Dans l'espoir d'atteindre les rives européennes, les peuples subsahariens débarquent nombreux prêts à tout pour exaucer leurs rêves d'une vie meilleure à leurs périls. On leur crache dessus au lieu de voir en eux une force pour le présent et pour le futur.

Ailleurs en ville, de hommes nés de l'autre côté de la planète sont venus apporter leur force de travail sur un chantier remporté par leur entreprise. Au détriment des forces locales. Comment on a pu accepter ça ? C'est complètement absurde !

C'est toute la relation à l'étranger qui est ardue et contrariée en Algérie.
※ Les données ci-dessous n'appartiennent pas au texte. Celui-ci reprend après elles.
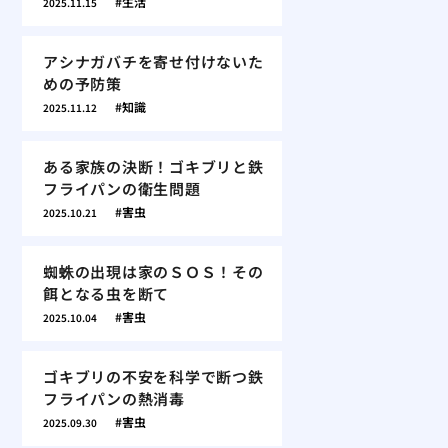
生活
2025.11.15
アシナガバチを寄せ付けないた
めの予防策
知識
2025.11.12
ある家族の決断！ゴキブリと鉄
フライパンの衛生問題
害虫
2025.10.21
蜘蛛の出現は家のＳＯＳ！その
餌となる虫を断て
害虫
2025.10.04
ゴキブリの不安を科学で断つ鉄
フライパンの熱消毒
害虫
2025.09.30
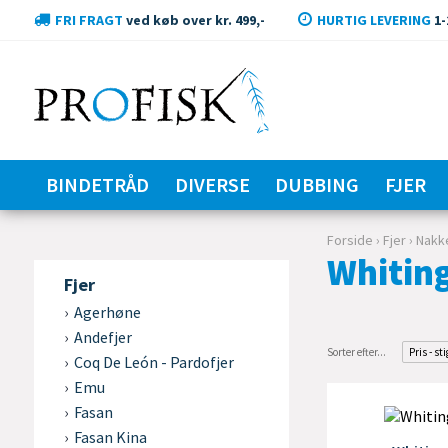
FRI FRAGT
ved køb over kr. 499,-
HURTIG LEVERING
1-
BINDETRÅD
DIVERSE
DUBBING
FJER
Forside
›
Fjer
›
Nakk
Whitin
Fjer
Agerhøne
Andefjer
Sorter efter...
Pris - st
Coq De León - Pardofjer
Emu
Fasan
Fasan Kina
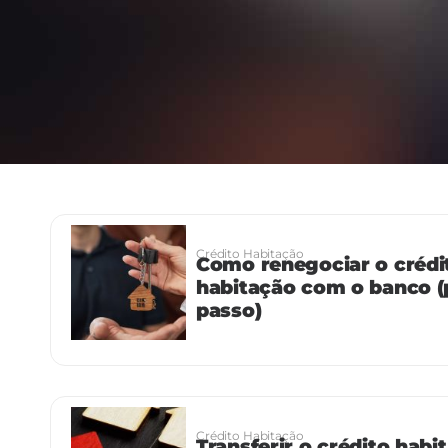
Crédito Habitação
Como renegociar o crédi
habitação com o banco (
passo)
Crédito Habitação
Transferir o crédito habi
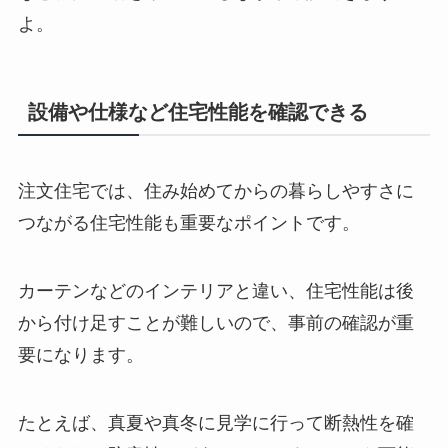
よ。
設備や仕様など住宅性能を確認できる
注文住宅では、住み始めてからの暮らしやすさに
つながる住宅性能も重要なポイントです。
カーテンなどのインテリアと違い、住宅性能は後
から付け足すことが難しいので、事前の確認が重
要になります。
たとえば、真夏や真冬に見学に行って断熱性を確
Assis à la terrasse du Milk Bar à Alger, mes pensées me permettent de m'affranchir de l'espace et du temps, des évènements récents, à décloisonner ce pays du spectre de la période 54-99.

Je l'appréhende sur une période de temps plus vaste et le remets en perspective avec un pourcentage infime des étrangers avec lesquels il est connecté. J'en ai besoin pour combattre cette sensation permanente d'isolement.
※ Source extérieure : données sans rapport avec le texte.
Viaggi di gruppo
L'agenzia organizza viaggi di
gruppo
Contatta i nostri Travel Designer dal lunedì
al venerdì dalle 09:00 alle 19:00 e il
Ils sont nombreux ces gens qui sont liés de près ou de loin à l'Algérie. Ils sont nombreux ceux qui l'ont faite et la font sans y vivre ou qui la rêvent sans y avoir vécu.

Ils viennent des quatre coins du monde ceux qui vont contribuer à construire son avenir.
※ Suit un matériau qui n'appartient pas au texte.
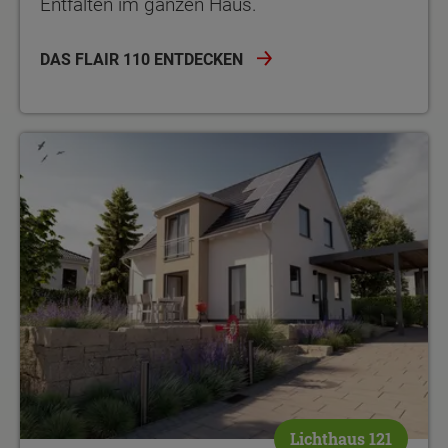
Entfalten im ganzen Haus.
DAS FLAIR 110 ENTDECKEN
Lichthaus 121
Au XXIe siècle, nous vivons dans un monde où, pour ne pas être tenus à l'écart, il est nécessaire d'aller voir ailleurs et de laisser les visiteurs entrer chez vous. J'ai besoin d'envisager l'ouverture de l'Algérie même si elle me semble inexistante, sinon j'étouffe ici.

Je suis sur la terrasse du Milk Bar à Alger et je me demande quels bâtiments seront encore présents dans 500 ans et lesquels seront détruits. Les enjeux d'aujourd'hui semblent cruciaux mais seront-ils si déterminants pour les fondations de l'Algérie de demain? Après avoir épuisé les sous-sols de leurs réserves, sur quel contrat social va se bâtir l'Algérie de demain?

J'imagine qu'au XVIe siècle, certains enjeux étaient cruciaux dans le quotidien des tribus qui peuplaient ce territoire.

Qu'en reste-t-il aujourd'hui?

Les mondes se font et se défont dans des laps de temps si courts.

Pour l'heure, je suis à la terrasse du Milk Bar à Alger, je sirote mon café en observant ce groupe de quatre Français qui essaient de paraître moins Français. Quelle tristesse d'en arriver là. La peur et la gêne dans leur regard.

Quand je serai vieux et presque enterré, est-ce que mes nièces et neveux, mes petites-nièces et mes petits-neveux viendront ici de temps en temps ou est-ce qu'ils auront définitivement tourné la page?